Tarih boyunca insanlar; atletik kapasitelerini artırmak amacıyla vücut ağırlıklarını, zihinsel konsantrasyonlarını ve fiziksel güçlerini artırmanın, yorgunluk ve acıyı azaltmanın, iyileşmeyi hızlandırmanın yollarını aramıştır (Lippi ve Banfi, 2011).
Spor tarihine bakıldığında da eski dönemlerden bu yana sporcular bitkiler ve çeşitli karışımlarla performanlarını yükseltmeye çalışmış ve bu maddeler ‘doping’ olarak adlandırılmıştır.
Sporcuların performanslarını arttırmak için yapay metotlara başvurması hiç şüphesiz ki hem etik hem de hukuk kuralları ile ters düşen bir durum yaratmaktadır.
Bu tür maddeler kullanan kişilerin vücutlarından aldıkları verimin, kullanmayan kişilere göre oldukça yüksek olması eşitlik ilkesine ters düşüp, sporda oldukça önemli bir yeri olan ‘fair play’ nosyonunu da çiğnemekte ve rakipler arasında haksız rekabete sebep olmaktadır.
Geçmişten günümüze devam etmekte olan bu durumu engellemek amacıyla hem dünyada hem de Türkiye’de çeşitli konferanslar yapılmaktadır.
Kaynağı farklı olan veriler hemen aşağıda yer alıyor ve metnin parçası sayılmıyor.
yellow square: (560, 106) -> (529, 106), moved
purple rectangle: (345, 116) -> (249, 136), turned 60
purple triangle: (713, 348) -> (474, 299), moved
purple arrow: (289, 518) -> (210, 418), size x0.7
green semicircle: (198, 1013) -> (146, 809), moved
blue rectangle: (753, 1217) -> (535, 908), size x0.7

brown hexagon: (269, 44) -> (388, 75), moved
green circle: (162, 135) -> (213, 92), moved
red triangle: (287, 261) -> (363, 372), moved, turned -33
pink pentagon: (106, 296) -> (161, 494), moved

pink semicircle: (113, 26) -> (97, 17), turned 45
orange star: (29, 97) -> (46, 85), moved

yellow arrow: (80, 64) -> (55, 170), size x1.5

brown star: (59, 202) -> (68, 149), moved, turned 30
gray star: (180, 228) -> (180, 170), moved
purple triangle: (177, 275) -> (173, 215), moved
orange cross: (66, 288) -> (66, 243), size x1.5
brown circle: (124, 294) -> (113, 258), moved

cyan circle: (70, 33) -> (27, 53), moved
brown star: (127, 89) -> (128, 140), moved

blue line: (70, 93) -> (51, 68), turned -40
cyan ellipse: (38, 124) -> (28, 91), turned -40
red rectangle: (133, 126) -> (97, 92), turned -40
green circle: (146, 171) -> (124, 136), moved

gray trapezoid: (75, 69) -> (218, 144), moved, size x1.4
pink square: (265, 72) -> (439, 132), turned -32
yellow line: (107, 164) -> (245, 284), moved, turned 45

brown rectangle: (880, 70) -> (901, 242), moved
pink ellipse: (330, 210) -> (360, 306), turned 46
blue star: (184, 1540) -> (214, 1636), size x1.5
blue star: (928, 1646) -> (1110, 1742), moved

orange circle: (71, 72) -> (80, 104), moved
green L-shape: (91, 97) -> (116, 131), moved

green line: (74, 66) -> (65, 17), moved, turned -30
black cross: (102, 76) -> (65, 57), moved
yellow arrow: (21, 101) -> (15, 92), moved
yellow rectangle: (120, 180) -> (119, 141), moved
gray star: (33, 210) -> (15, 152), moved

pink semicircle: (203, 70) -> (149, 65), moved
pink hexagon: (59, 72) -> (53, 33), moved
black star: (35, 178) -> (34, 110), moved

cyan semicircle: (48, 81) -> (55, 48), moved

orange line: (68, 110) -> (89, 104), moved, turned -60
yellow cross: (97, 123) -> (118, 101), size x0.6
Bu anlamda önemli bir adım olarak Uluslararası Olimpiyat Komitesi tarafından 1999’da düzenlenmiş olan ‘Sporda Doping’ konusuna değinen konferansta alınmış olan kararlar, dopingin önlenmesi adına dikkate değer bir etki sağlamıştır.
Tüm dünyada ortak bir sorun olan dopingin önlenmesi adına Dünya Dopingle Mücadele Ajansı (World Anti-Doping Agency (WADA)) adında bağımsız bir kurum kurulmuş ve dopingle mücadelenin etkin bir şekilde sağlanabilmesi için kurum tarafından World Anti-Doping Code-2015 isimli kurallar hazırlanmıştır.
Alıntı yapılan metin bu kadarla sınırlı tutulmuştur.